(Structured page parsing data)
..........

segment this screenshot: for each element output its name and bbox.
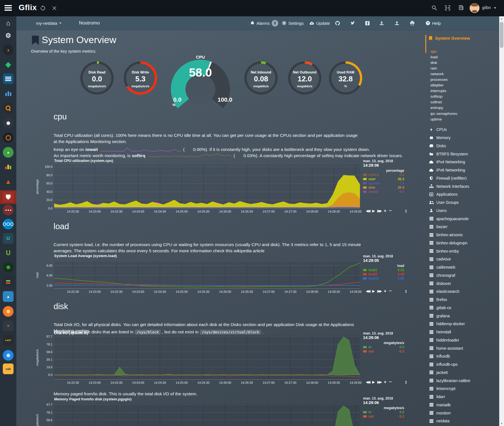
menu-title[interactable]: System Overview <box>429 36 470 41</box>
menu-app-lazylibrarian-calibre[interactable]: lazylibrarian-calibre <box>429 376 470 385</box>
menu-section-network-interfaces[interactable]: Network Interfaces <box>429 182 470 190</box>
rail-app-emby-icon[interactable] <box>3 118 14 128</box>
scrollbar-down-icon[interactable]: ▼ <box>499 422 504 425</box>
twitter-link[interactable] <box>350 16 355 30</box>
menu-section-cpus[interactable]: CPUs <box>429 126 470 134</box>
chart-resize-handle-load[interactable]: ▲▼ <box>405 289 407 293</box>
chart-resize-handle-disk[interactable]: ▲▼ <box>405 380 407 384</box>
legend-entry-in[interactable]: in0.0 <box>363 410 404 414</box>
chart-play-button[interactable]: ▶ <box>372 209 375 213</box>
chart-zoom-out-button[interactable]: − <box>389 289 392 293</box>
menu-item-network[interactable]: network <box>430 71 457 77</box>
rail-app-down-icon[interactable]: ▼ <box>3 320 14 331</box>
rail-app-plex-icon[interactable]: › <box>3 44 14 55</box>
chart-play-button[interactable]: ▶ <box>372 289 375 293</box>
machines-dropdown[interactable]: my-netdata <box>36 16 61 30</box>
menu-app-chronograf[interactable]: chronograf <box>429 271 470 280</box>
menu-app-heimdall[interactable]: heimdall <box>429 328 470 336</box>
hamburger-menu-icon[interactable] <box>5 5 12 11</box>
menu-app-apacheguacamole[interactable]: apacheguacamole <box>429 215 470 223</box>
legend-entry-softirq[interactable]: softirq0.0 <box>363 173 404 177</box>
menu-app-binhex-delugevpn[interactable]: binhex-delugevpn <box>429 239 470 247</box>
menu-app-lidarr[interactable]: lidarr <box>429 393 470 401</box>
refresh-icon[interactable] <box>40 5 46 11</box>
legend-entry-system[interactable]: system2.3 <box>363 181 404 185</box>
menu-section-applications[interactable]: Applications <box>429 190 470 198</box>
help-button[interactable]: ? Help <box>426 16 441 30</box>
chart-plot-load[interactable] <box>54 262 360 289</box>
menu-app-grafana[interactable]: grafana <box>429 312 470 320</box>
menu-item-processes[interactable]: processes <box>430 77 457 82</box>
scrollbar-thumb[interactable] <box>500 22 503 48</box>
rail-app-lazylibrarian-icon[interactable]: LAZY <box>3 335 14 345</box>
menu-app-monitorr[interactable]: monitorr <box>429 409 470 417</box>
chart-zoom-out-button[interactable]: − <box>389 209 392 213</box>
menu-app-gitlab-ce[interactable]: gitlab-ce <box>429 304 470 312</box>
legend-entry-iowait[interactable]: iowait0.0 <box>363 190 404 194</box>
chart-zoom-in-button[interactable]: + <box>384 289 386 293</box>
chart-pan-backward-button[interactable]: ◀◀ <box>366 380 370 384</box>
chart-pan-forward-button[interactable]: ▶▶ <box>377 289 381 293</box>
rail-app-flame-icon[interactable]: ▲ <box>3 176 14 187</box>
menu-app-diskover[interactable]: diskover <box>429 279 470 287</box>
menu-item-softirqs[interactable]: softirqs <box>430 94 457 99</box>
menu-app-home-assistant[interactable]: home-assistant <box>429 344 470 352</box>
rail-app-airsonic-icon[interactable] <box>3 88 14 99</box>
rail-app-tautulli-icon[interactable] <box>3 132 14 143</box>
chart-plot-disk[interactable] <box>54 336 360 380</box>
legend-entry-user[interactable]: user35.3 <box>363 177 404 181</box>
legend-entry-nice[interactable]: nice20.4 <box>363 186 404 190</box>
rail-app-firefox-icon[interactable] <box>3 306 14 317</box>
menu-app-influxdb[interactable]: influxdb <box>429 352 470 360</box>
rail-app-ubooquity-icon[interactable]: U <box>3 233 14 244</box>
username[interactable]: gilbn <box>482 5 491 10</box>
chart-zoom-out-button[interactable]: − <box>389 380 392 384</box>
print-button[interactable] <box>410 16 415 30</box>
menu-app-firefox[interactable]: firefox <box>429 296 470 304</box>
legend-entry-out[interactable]: out-5.3 <box>363 349 404 353</box>
menu-app-jackett[interactable]: jackett <box>429 369 470 377</box>
scrollbar-up-icon[interactable]: ▲ <box>499 17 504 20</box>
rail-app-sabnzbd-icon[interactable]: sab <box>3 363 14 374</box>
menu-item-softnet[interactable]: softnet <box>430 99 457 105</box>
news-icon[interactable] <box>458 5 464 10</box>
legend-entry-in[interactable]: in0.0 <box>363 345 404 349</box>
fullscreen-icon[interactable] <box>445 5 450 11</box>
chart-plot-mem[interactable] <box>54 404 360 426</box>
rail-app-unifi-icon[interactable]: U <box>3 247 14 258</box>
rail-app-deluge-icon[interactable]: ◆ <box>3 59 14 70</box>
menu-item-cpu[interactable]: cpu <box>430 48 457 54</box>
menu-item-ram[interactable]: ram <box>430 65 457 71</box>
rail-app-dark-icon[interactable] <box>3 262 14 273</box>
rail-app-nextcloud-icon[interactable] <box>3 219 14 229</box>
menu-item-uptime[interactable]: uptime <box>430 116 457 122</box>
menu-section-memory[interactable]: Memory <box>429 134 470 142</box>
search-icon[interactable] <box>432 5 437 11</box>
user-caret-down-icon[interactable] <box>494 7 496 9</box>
menu-item-entropy[interactable]: entropy <box>430 105 457 111</box>
legend-entry-out[interactable]: out-5.2 <box>363 414 404 418</box>
menu-section-btrfs-filesystem[interactable]: BTRFS filesystem <box>429 150 470 158</box>
chart-play-button[interactable]: ▶ <box>372 380 375 384</box>
chart-pan-backward-button[interactable]: ◀◀ <box>366 209 370 213</box>
menu-section-disks[interactable]: Disks <box>429 142 470 150</box>
gauge-used-ram[interactable]: Used RAM32.8% <box>324 60 367 98</box>
menu-app-letsencrypt[interactable]: letsencrypt <box>429 385 470 393</box>
menu-app-influxdb-ups[interactable]: influxdb-ups <box>429 360 470 369</box>
chart-zoom-in-button[interactable]: + <box>384 380 386 384</box>
gauge-net-outbound[interactable]: Net Outbound12.0megabits/s <box>284 60 326 98</box>
export-button[interactable] <box>395 16 399 30</box>
settings-button[interactable]: Settings <box>282 16 304 30</box>
menu-app-calibreweb[interactable]: calibreweb <box>429 263 470 271</box>
rail-settings-icon[interactable]: ⚙ <box>3 30 14 41</box>
gauge-disk-write[interactable]: Disk Write5.3megabytes/s <box>119 60 162 98</box>
rail-app-drop-icon[interactable] <box>3 350 14 361</box>
menu-item-disk[interactable]: disk <box>430 60 457 65</box>
menu-app-cadvisor[interactable]: cadvisor <box>429 255 470 263</box>
menu-app-binhex-airsonic[interactable]: binhex-airsonic <box>429 231 470 239</box>
gauge-disk-read[interactable]: Disk Read0.0megabytes/s <box>76 60 118 98</box>
user-avatar[interactable] <box>470 3 479 13</box>
legend-entry-load15[interactable]: load152.06 <box>363 276 404 280</box>
menu-app-bazarr[interactable]: bazarr <box>429 223 470 231</box>
rail-app-grafana-icon[interactable] <box>3 162 14 172</box>
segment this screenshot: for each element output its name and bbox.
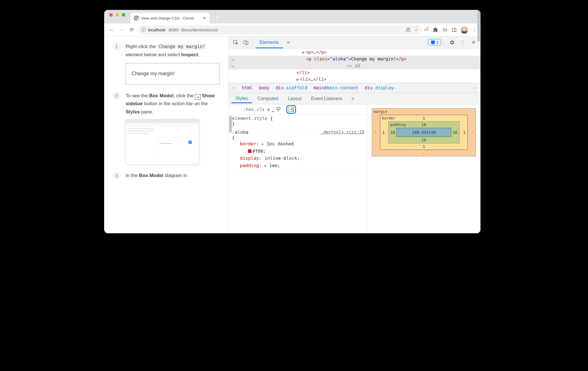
- tab-event-listeners[interactable]: Event Listeners: [307, 94, 346, 103]
- devtools-menu-icon[interactable]: ⋮: [458, 38, 467, 47]
- chrome-menu-icon[interactable]: ⋮: [472, 27, 477, 33]
- cls-button[interactable]: .cls: [254, 107, 261, 112]
- value[interactable]: 1px dashed: [267, 141, 294, 146]
- text: Box Model: [149, 93, 173, 98]
- text: In the: [126, 173, 139, 178]
- prop[interactable]: border: [240, 141, 256, 146]
- value[interactable]: -: [471, 130, 474, 135]
- rule-source-link[interactable]: _devtools.scss:19: [321, 130, 364, 135]
- new-tab-button[interactable]: +: [213, 13, 222, 22]
- text: </p>: [316, 50, 327, 55]
- rule-aloha[interactable]: _devtools.scss:19 .aloha { border: ▶ 1px…: [229, 128, 367, 171]
- box-model-border[interactable]: border 1 1 1 1 padding 16 16: [380, 115, 468, 150]
- value[interactable]: 1: [463, 130, 465, 135]
- value[interactable]: 1em: [269, 163, 278, 168]
- value[interactable]: 16: [422, 138, 426, 142]
- back-button[interactable]: ←: [108, 26, 115, 34]
- tabs-menu-icon[interactable]: ⌄: [472, 14, 475, 18]
- devtools-panel: Elements » 1 ⋮ ✕: [229, 36, 480, 233]
- screenshot-thumbnail[interactable]: [126, 119, 199, 164]
- text: "aloha": [330, 57, 348, 62]
- value[interactable]: -: [423, 151, 425, 155]
- close-window-icon[interactable]: [109, 13, 113, 17]
- site-info-icon[interactable]: ⓘ: [141, 27, 146, 33]
- scissors-extension-icon[interactable]: ✂: [424, 27, 429, 33]
- crumbs-overflow-right[interactable]: ⋯: [473, 85, 477, 90]
- browser-window: View and change CSS - Chrom ✕ + ⌄ ← → ⟳ …: [104, 10, 480, 233]
- new-rule-button[interactable]: +: [265, 106, 272, 113]
- forward-button: →: [118, 26, 126, 34]
- side-panel-icon[interactable]: [452, 27, 457, 33]
- address-bar[interactable]: ⓘ localhost:8080/docs/devtools/css/ ☆: [138, 25, 422, 34]
- crumb[interactable]: div.display-: [365, 85, 396, 90]
- value[interactable]: 1: [382, 130, 385, 135]
- minimize-window-icon[interactable]: [115, 13, 119, 17]
- value[interactable]: -: [374, 130, 376, 135]
- inspect-element-icon[interactable]: [231, 38, 241, 47]
- window-controls: [104, 13, 130, 21]
- dom-breadcrumbs[interactable]: ⋯ html body div.scaffold main#main-conte…: [229, 83, 480, 93]
- tab-styles[interactable]: Styles: [231, 94, 252, 103]
- step-number: 1: [113, 43, 121, 51]
- prop[interactable]: padding: [240, 163, 259, 168]
- close-devtools-icon[interactable]: ✕: [469, 38, 478, 47]
- bookmark-icon[interactable]: ☆: [415, 27, 419, 33]
- value[interactable]: -: [423, 109, 425, 114]
- label: margin: [374, 109, 387, 114]
- browser-tab[interactable]: View and change CSS - Chrom ✕: [130, 13, 210, 23]
- tab-computed[interactable]: Computed: [254, 94, 282, 103]
- tab-elements[interactable]: Elements: [256, 36, 283, 48]
- settings-icon[interactable]: [447, 38, 457, 47]
- styles-subtabs: Styles Computed Layout Event Listeners »: [229, 93, 480, 104]
- box-model-content[interactable]: 140.531×28: [396, 128, 451, 137]
- show-sidebar-button[interactable]: [286, 105, 296, 114]
- styles-scrollbar[interactable]: [229, 116, 232, 133]
- text: To see the: [126, 93, 149, 98]
- more-tabs-icon[interactable]: »: [284, 38, 293, 47]
- close-tab-icon[interactable]: ✕: [203, 16, 206, 20]
- rule-element-style[interactable]: element.style { }: [229, 115, 367, 128]
- issues-button[interactable]: 1: [428, 39, 441, 46]
- tab-layout[interactable]: Layout: [284, 94, 305, 103]
- value[interactable]: 1: [423, 116, 425, 120]
- crumb[interactable]: main#main-content: [314, 85, 359, 90]
- maximize-window-icon[interactable]: [122, 13, 125, 17]
- step-number: 3: [113, 172, 121, 180]
- color-swatch-icon[interactable]: [248, 149, 252, 153]
- value[interactable]: 16: [453, 130, 457, 135]
- tab-title: View and change CSS - Chrom: [141, 16, 194, 20]
- copy-styles-icon[interactable]: [276, 107, 283, 112]
- device-toolbar-icon[interactable]: [241, 38, 251, 47]
- media-control-icon[interactable]: [442, 27, 448, 33]
- text: {: [270, 116, 273, 121]
- text: Change my margin!: [351, 57, 396, 62]
- demo-element[interactable]: Change my margin!: [126, 63, 220, 85]
- selected-dom-node[interactable]: <p class="aloha">Change my margin!</p>: [229, 56, 480, 62]
- box-model-margin[interactable]: margin - - - - border 1 1 1 1: [372, 108, 476, 156]
- crumb[interactable]: html: [242, 85, 252, 90]
- reload-button[interactable]: ⟳: [128, 26, 136, 34]
- prop[interactable]: display: [240, 156, 259, 161]
- crumbs-overflow-left[interactable]: ⋯: [233, 85, 236, 90]
- svg-rect-0: [407, 29, 410, 32]
- crumb[interactable]: div.scaffold: [276, 85, 307, 90]
- extensions-icon[interactable]: [433, 27, 438, 33]
- profile-avatar[interactable]: [461, 26, 468, 34]
- dom-tree[interactable]: ▶<p>…</p> <p class="aloha">Change my mar…: [229, 48, 480, 83]
- svg-rect-5: [246, 41, 248, 44]
- value[interactable]: 1: [423, 144, 425, 149]
- text: Inspect: [181, 52, 198, 57]
- crumb[interactable]: body: [259, 85, 269, 90]
- text: class: [314, 57, 327, 62]
- value[interactable]: 16: [390, 130, 395, 135]
- value[interactable]: inline-block: [265, 156, 297, 161]
- text: }: [232, 121, 235, 126]
- text: pane.: [140, 109, 153, 115]
- hov-button[interactable]: :hov: [243, 107, 251, 112]
- box-model-padding[interactable]: padding 16 16 16 16 140.531×28: [388, 121, 460, 143]
- share-icon[interactable]: [406, 27, 411, 33]
- value[interactable]: #f00: [252, 148, 263, 154]
- more-subtabs-icon[interactable]: »: [348, 94, 358, 103]
- value[interactable]: 16: [422, 122, 426, 127]
- text: </li>: [313, 77, 327, 82]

..........

Go through the records above and count every line that includes "body". Give the number and nothing else.

2